California Punitives by Horvitz & Levy
  • Pointe San Diego v. WWI Properties: Court of Appeal affirms $4.7M punitive damages award based on peculiar nature of shareholder derivative action

    This unpublished opinion presents a punitive damages issue I haven’t encountered before.

    The issue is unique to shareholder derivative actions.  In such cases, a shareholder of a corporation brings a lawsuit on behalf of the corporation against a third party, typically a corporate insider.  The shareholder who brings the suit is referred to as a “nominal” plaintiff because, although he or she initiated the action, any recovery in the action belongs to the corporation, not the individual plaintiff.

    The issue that arose here is how to analyze the issue of excessive punitive damages when a court in a derivative action awards punitive damages against a defendant who has a controlling interest in the corporation.  If the defendant pays $1 million in punitive damages to the corporation, but owns 60% of the corporation, then $600,000 of the punitive damages payment will flow right back to the defendant.  So the question is, can the maximum amount of punitive damages be adjusted upward to compensate for the fact that the defendant will benefit from his or her own payment of damages.  The California Court of Appeal (Fourth Appellate District, Division One) says “yes.”

    The Court of Appeal accepted the trial court’s conclusion that, if this were not a shareholder derivative action, the facts of the case would not permit a punitive damages award in excess of the amount of compensatory damages (in this case, $2 million).  The Court of Appeal further held, however, that the trial court properly adjusted the award upward to $4.7 million to account for the defendant’s control over the corporation.  Taking into account the percentage of the punitive award that would flow back to the defendant, the court concluded that the effective award against the defendant would be $2 million, equal to the compensatory damages.

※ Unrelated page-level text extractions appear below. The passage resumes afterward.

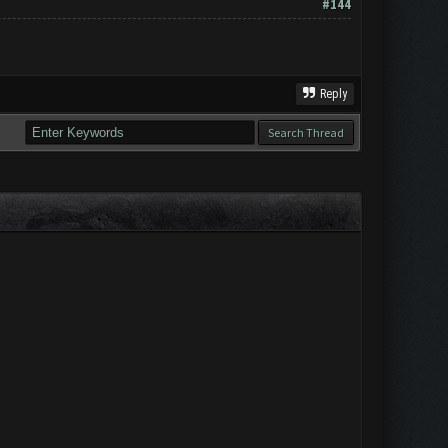
#144
Reply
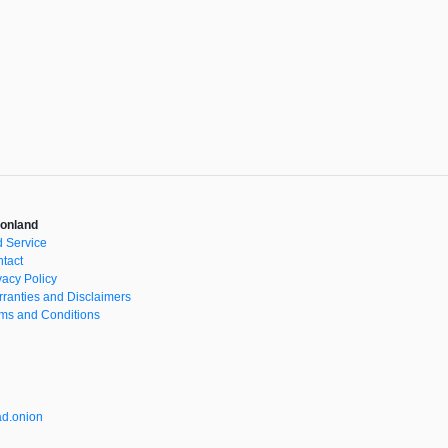
onland
 Service
tact
vacy Policy
ranties and Disclaimers
ms and Conditions
d.onion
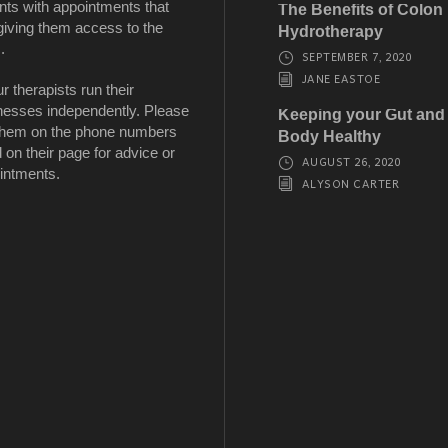
nts with appointments that
The Benefits of Colon
giving them access to the
Hydrotherapy
.
SEPTEMBER 7, 2020
JANE EASTOE
ur therapists run their
nesses independently. Please
Keeping your Gut and
 them on the phone numbers
Body Healthy
d on their page for advice or
AUGUST 26, 2020
intments.
ALYSON CARTER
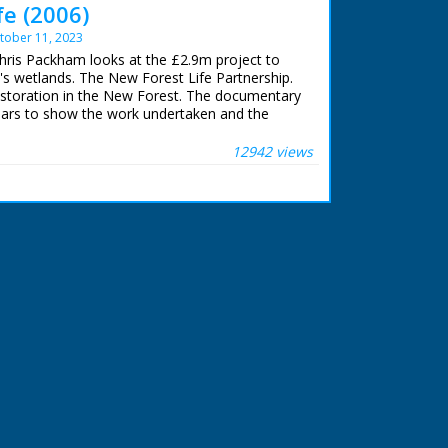
fe (2006)
tober 11, 2023
Chris Packham looks at the £2.9m project to
's wetlands. The New Forest Life Partnership.
storation in the New Forest. The documentary
ears to show the work undertaken and the
wetlands.
12942 views
am
e
2015
t ran from 2002 to 2006.
otal of:
rine woodland
woodland
grassland
y mire
 & Paste):
atlandprogramme.org/projects/new-forest-life-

    I can see the logic of the Court of Appeal’s reasoning.  But the opinion also suggests that the trial court increased the amount of the award partly to ensure that the shareholder who brought the derivative action would be entitled to a $2 million share of the punitive damages award, taking into account the plaintiff’s ownership interest in the corporation.  That doesn’t seem right at all.  The purpose of a derivative action is to provide a remedy for a wrong to the corporation, not to ensure that the shareholder who brought the action receives any particular amount.  And certainly the plaintiff is not entitled to any particular amount of punitive damages, which are always a windfall to the plaintiff.  Fortunately, however, the Court of Appeal stayed away from endorsing that part of the trial court’s analysis.